Dr. Stubel opines that having had the medical record evidence of a prior accident, he cannot determine a causal relationship to this accident as Mr. Roldan had injury to the same areas. Dr. Stubel Joes not indicate which medical records he is addressing, or what the positive findings were that he is referring to, and does not address or rule out whether Mr. Roldans' prior injuries were exacerbated or aggravated by this accident. Dr. Stubel does not indicate he examined plaintiff for carpal tunnel syndrome, does not rule in or rule out carpal tunnel syndrome or address the issue of proximate cause concerning the same.
Based upon the foregoing multiple deficits in Dr. Stubel's report based upon his orthopedic examination of plaintiff, defendants have not demonstrated prima facie entitlement to summary judgment.
Here, defendants failed to satisfy their burden of establishing, prima facie, that plaintiff did not sustain a "serious injury" within the meaning of Insurance Law 5102 (d) ( see, Agathe v Tun Chen Wang , NYS2d, 2006 WL 2965205, 2006 NY Slip Op 07434 [NYAD 2 Dept Oct 17, 2006]; see also, Walters v Papanastassiou, 31 AD3d 439 [2d Dept 2006]) as defendants' examining physician failed to provide specific range of motion measurements for plaintiff's cervical, thoracic or lumbar extension and failed to compare those findings with normal ranges of motion ( see, Hypolite v International Logistics Management, Inc. , 43 AD3d 461, 842 NYS2d 453 [2nd Dept 2007]; Somers v Macpherson , 40 AD3d 742 [2nd Dept 2007]; Browdame v Candura , 25 AD3d 747 [2nd Dept 2006]). By failing to quantify the range of motion findings in degrees for the aforementioned extensions, the report of defendants' examining physician leaves it to this Court to speculate as to whether the ranges of motion concerning plaintiff's cervical, thoracic or lumbar extension are normal or abnormal ( see, Rodriguez v Schickler , 229 AD2d 326 [1st Dept 1996]. Iv denied 89 NY2d 810). Nor has Dr. Stubel addressed the claimed injury of bilateral carpal tunnel syndrome. He does not indicate the testing he did for the same or rule out that it is causally related to the within accident. The report of defendants' examining physician does not establish that plaintiff's injuries were not causally related to this accident and do not exclude the possibility that plaintiff suffered a serious injury in the accident; therefore, the defendants are not entitled to summary judgment ( see, Peschanker v Loporto, 252 AD2d 485 [2d Dept 1998]).

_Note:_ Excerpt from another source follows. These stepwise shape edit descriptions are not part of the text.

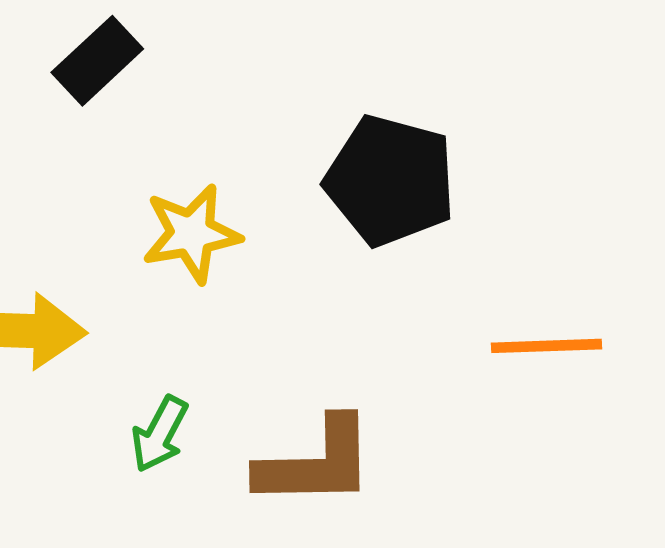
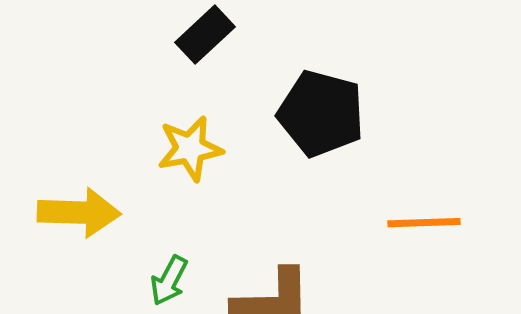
black rectangle: (97, 61) -> (205, 35), moved

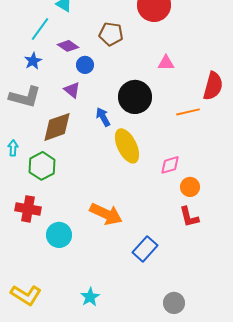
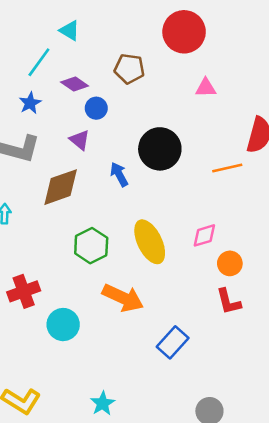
pink triangle: (166, 63) -> (206, 88), moved
yellow ellipse: (127, 146) -> (150, 242), moved
green hexagon: (42, 166) -> (91, 246), moved
red cross: (28, 209) -> (24, 291), turned -30

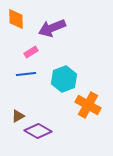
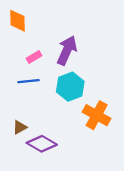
purple arrow: (52, 28) -> (67, 50), moved, turned 136

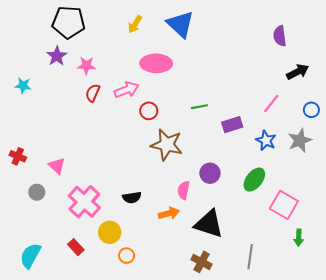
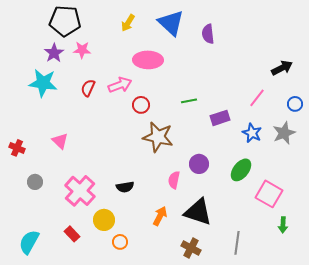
purple semicircle: (280, 36) -> (208, 34), moved
pink star: (86, 65) -> (82, 50), moved
cyan star: (23, 86) -> (43, 83), moved, size x1.8
pink triangle: (57, 166) -> (60, 141), moved
orange arrow: (169, 213) -> (160, 216), moved, turned -48

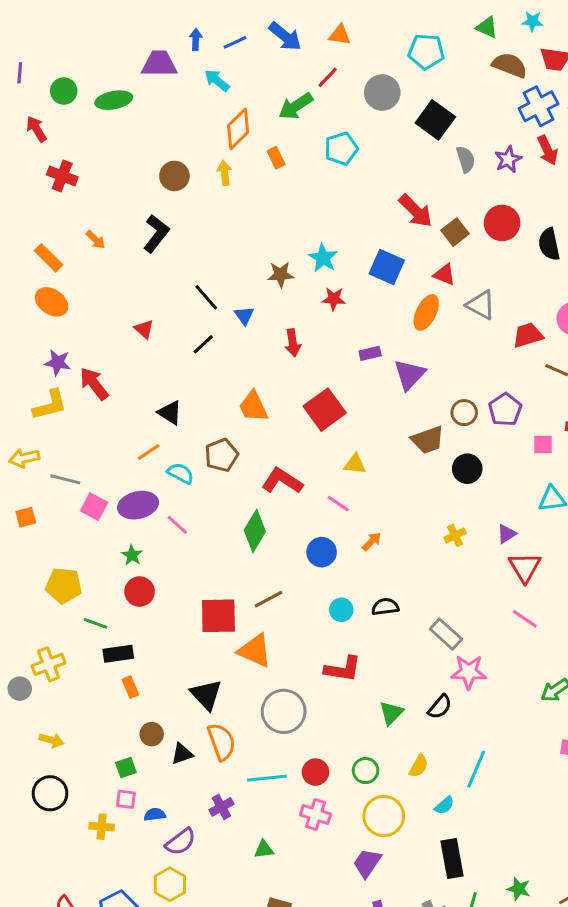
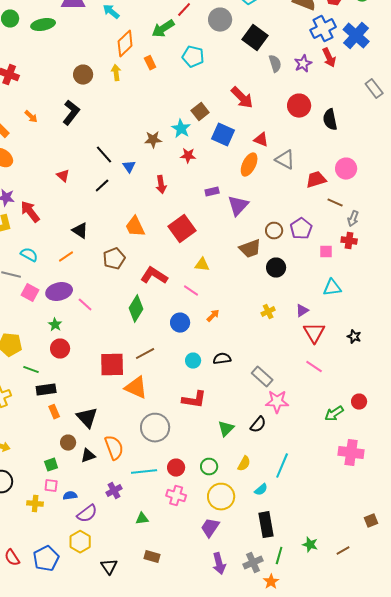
cyan pentagon: (341, 149) -> (193, 57), turned 30
brown square: (455, 232) -> (200, 112), moved
cyan semicircle: (180, 473) -> (29, 255), moved
black triangle: (206, 695) -> (87, 418), moved

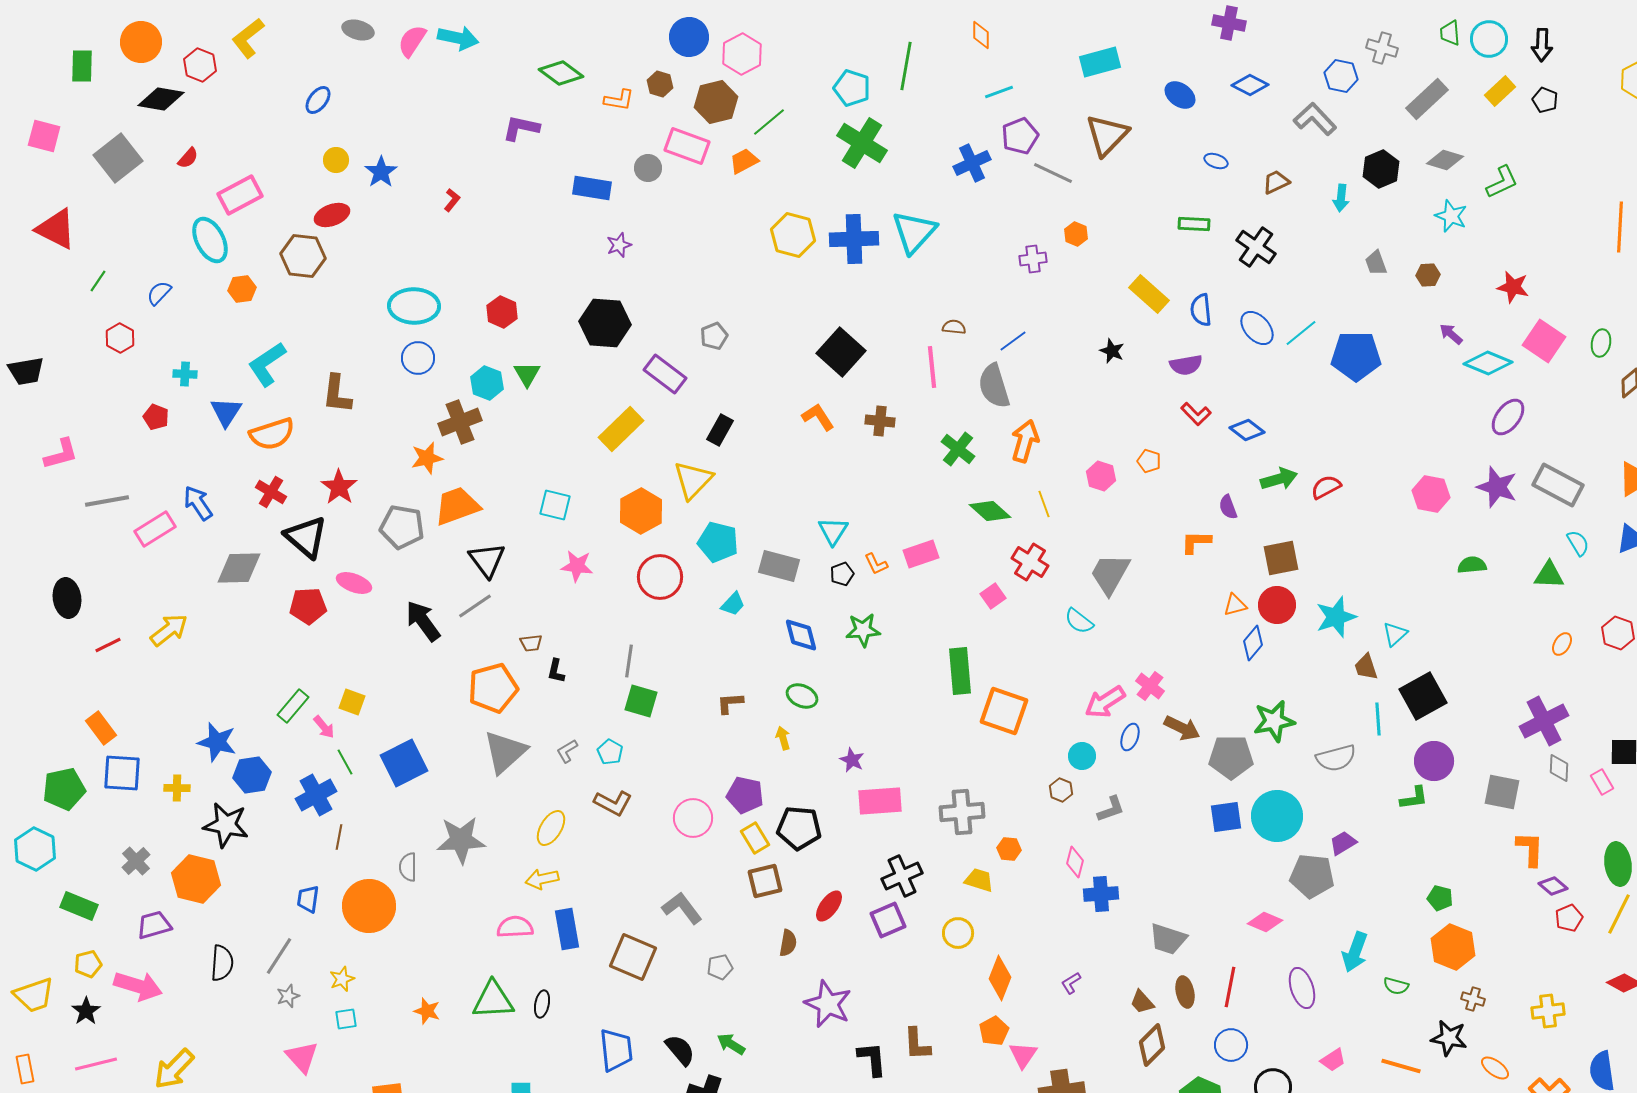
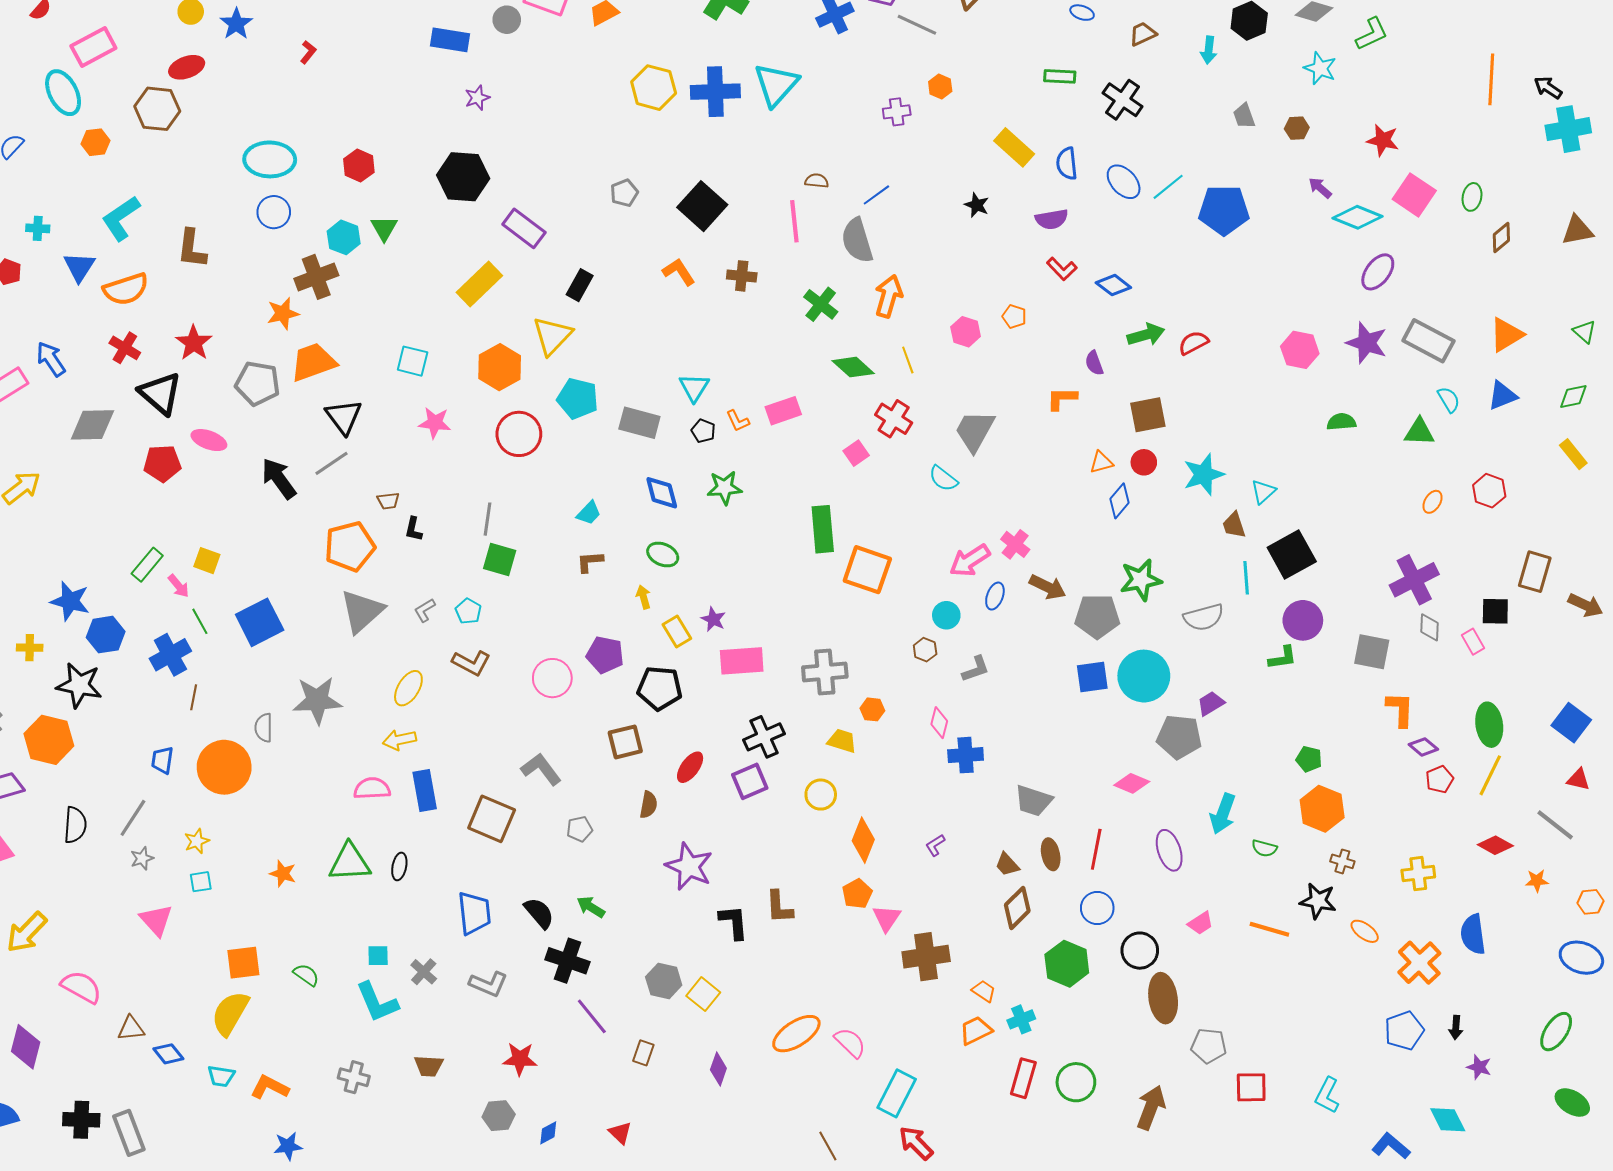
gray pentagon: (714, 336) -> (624, 193), moved
black pentagon: (842, 574) -> (703, 431), turned -30
cyan trapezoid: (733, 604) -> (589, 513), moved
red circle: (1277, 605) -> (1144, 462), size x0.7
yellow rectangle: (755, 838) -> (677, 631), moved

Since defendants failed to establish their entitlement to judgment as a matter of law, it is not necessary to consider whether plaintiffs' papers in opposition to defendants' motions were sufficient to raise a triable issue of fact ( see, Agathe v Tun Chen Wang , supra; Walters v Papanastassiou , supra). Accordingly, motions (002) and cross-motion (003) for summary judgment dismissing the complaint on the issue that plaintiff did not sustain serious injury within the definition of Insurance Law § 5102(d) isdenied.